Thursday, September 23, 2010

Lady Killers

In just about four hours, my great home state of Virginia will execute Teresa Lewis. She's my age, and a grandmother (yikes), and eight years ago, she conspired with her boyfriend and another man to murder her husband.  In the process of killing him, the two men also killed her stepson.  For that crime, she will be put to death by lethal injection at 9:00 PM tonight.

Many arguments have been made on the part of the defense about her mental capacity.  She's...well...not all that smart.  The defense has also pointed out that neither of her co-conspirators were sentenced to die, even though they were the ones who actually committed the killings.

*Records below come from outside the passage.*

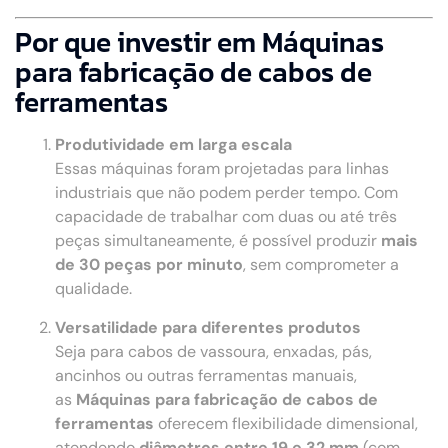
Por que investir em Máquinas
para fabricação de cabos de
ferramentas
Produtividade em larga escala
Essas máquinas foram projetadas para linhas
industriais que não podem perder tempo. Com
capacidade de trabalhar com duas ou até três
peças simultaneamente, é possível produzir
mais
de 30 peças por minuto
, sem comprometer a
qualidade.
Versatilidade para diferentes produtos
Seja para cabos de vassoura, enxadas, pás,
ancinhos ou outras ferramentas manuais,
as
Máquinas para fabricação de cabos de
ferramentas
oferecem flexibilidade dimensional,
atendendo
diâmetros entre 19 e 32 mm
(com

And, you know, she's a girl, which is why this case has garnered more attention than say, if she'd just been one of those brownish men our society seems to have very little compunction killing.  Virginia hasn't killed a woman in 100 years.  In the US, we haven't executed a woman in five years. 

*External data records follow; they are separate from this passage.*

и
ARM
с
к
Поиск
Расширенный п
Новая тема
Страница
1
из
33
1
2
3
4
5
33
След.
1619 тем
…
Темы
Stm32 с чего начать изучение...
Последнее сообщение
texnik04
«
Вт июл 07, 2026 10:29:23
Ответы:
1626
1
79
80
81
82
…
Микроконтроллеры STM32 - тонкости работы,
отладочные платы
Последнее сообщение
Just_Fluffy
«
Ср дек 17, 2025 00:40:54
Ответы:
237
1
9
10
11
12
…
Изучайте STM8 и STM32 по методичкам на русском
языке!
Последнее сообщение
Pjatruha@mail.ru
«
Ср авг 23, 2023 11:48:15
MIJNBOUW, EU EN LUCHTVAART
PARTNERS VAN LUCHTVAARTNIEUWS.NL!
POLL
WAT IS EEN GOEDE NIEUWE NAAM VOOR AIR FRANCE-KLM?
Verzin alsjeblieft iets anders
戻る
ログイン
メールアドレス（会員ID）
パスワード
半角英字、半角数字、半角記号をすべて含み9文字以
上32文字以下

None of that mattered to Gov. O'Donnell, who showed the depth of Republican commitment to gender equality by indicating that he could see "no compelling reason" to commute her sentence to life imprisonment.  So she is, without question, going to die.

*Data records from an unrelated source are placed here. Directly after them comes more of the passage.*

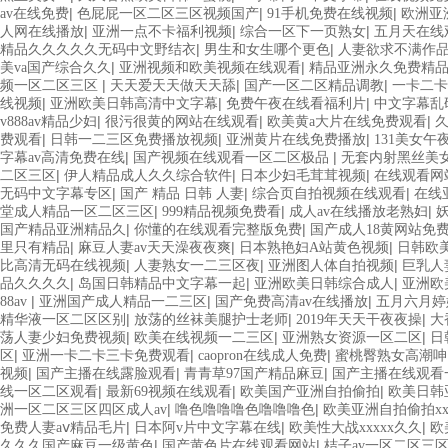
|
|
|
av在线免费
色屁屁一区二区三区视频国产
91手机免费在线视频
欧洲亚
|
|
|
人网在线播放
亚洲一点不卡福利视频
综合一区下一页熟女
五月天在线
|
|
精品久久久久久无码中文野结衣
男生和女生哪个更色
人妻欲求不满作
|
|
美va国产综合久久
亚洲视频和欧美视频在线观看
精品亚洲永久免费精
|
|
|
频一区二区三区
天天爱天天做天天舔
国产一区二区精品调教
一卡二卡
|
|
|
线视频
亚洲欧美日韩高清中文字幕
免费午夜在线看福利片
中文字幕乱
|
|
|
v888av精品少妇
很污很黄的网站在线观看
欧美黄a大片在线免费观看
久
|
|
|
费观看
日韩一二三区免费播放视频
亚洲黄片在线免费播放
131美女午
|
|
字幕av高清免费在线
国产视频在线观看一区二区极品
无套内射黑丝美女
|
|
|
二区三区
伊人精品成人久久综合软件
日本少妇毛茸茸视频
在线观看网
|
|
|
无码中文字幕专区
国产 精品 日韩 人妻
综合页自拍视频在线观看
在线
|
|
|
堂成人精品一区二区三区
999精品视频免费看
成人av在线播放老熟妇
|
|
国产精品亚洲精品久
你懂的在线观看完整版免费
国产成人18黄网站免
|
|
|
里只有精品
麻豆人妻av天天澡夜夜爽
日本熟艳妇A站黄色视频
日韩欧
|
|
|
比高清无码在线视频
人妻熟女一二三区夜
亚洲图人体自拍视频
巨乳人
|
|
|
品久久久久
岛国日韩精品中文字幕一起
亚洲欧美日韩综合成人
亚洲欧
|
|
|
88av
亚洲国产成人精品一二三区
国产免费高清av在线播放
五月六月婷
|
|
|
精华液一区二区区别
放荡的丝袜美腿护士老师
2019年天天干夜夜操
大
|
|
|
荡人妻少妇免费视频
欧美在线视频一二三区
亚洲熟女资源一区二区
日
|
|
|
区
亚洲一卡二卡三卡免费观看
caopron在线成人免费
蜜桃臀熟女高潮呻
|
|
|
视频
国产主播在线露脸观看
青青草97国产精品麻豆
国产主播在线观看
|
|
|
线一区二区观看
最新69视频在线观看
欧美国产亚洲自拍偷拍
欧美日韩
|
|
洲一区二区三区四区成人av
噜色噜噜噜色噜噜噜色
欧美亚洲自拍偷拍xx
|
|
|
免费人妻aⅴ精品毛片
日本阿v片中文字幕在线
欧美性大战xxxxx久久
欧
|
|
久久久国产麻豆一级黄色
国产黄色片在线观看网站
桔子av一区二区三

What I find interesting is the root of the "killing a woman" thing.  Though it's an antiquated and regressive thing to think, I suspect much of the distaste comes from the idea of causing harm to someone weaker than you.  Yeah, I know, women can be fierce and ferocious.  But among male human animals, there's a pretty basic assumption in the better natures of most cultures that to harm or abuse someone who is not in a position of power is fundamentally ignoble.  A truly strong man doesn't inflict harm on those who are less powerful.  That's the bailiwick of the world's bullies and sadists.

My grandfather, for instance, once told me that there is no lower form of man than one who would strike a woman.  Though he was a gentle man, he said it with a rare glint in his eye, a glint which told me few things made him angrier.  Yeah, that's a bit patriarchal, but in a beneficent way.  It recognizes that most men are physically stronger than most women.  To use that strength to oppress or hurt those physically weaker than you is a sign that you are socially weak and spiritually stunted.

That same ethic applies in war.  To kill a combatant is one thing.  It's the nature of war.  To kill a helpless enemy, one who is in your power and unable to defend themselves, that's another.  It's the difference between a noble warrior and a butcher.    Even if that person has recently been lobbing shells at your position, and even if they may have killed your comrades in arms in combat, it's still  fundamentally ignoble to slay someone who has been rendered powerless. 

Which, of course, is exactly what American society does every single time it executes a prisoner.   A pity we don't find nobility to be "a compelling reason."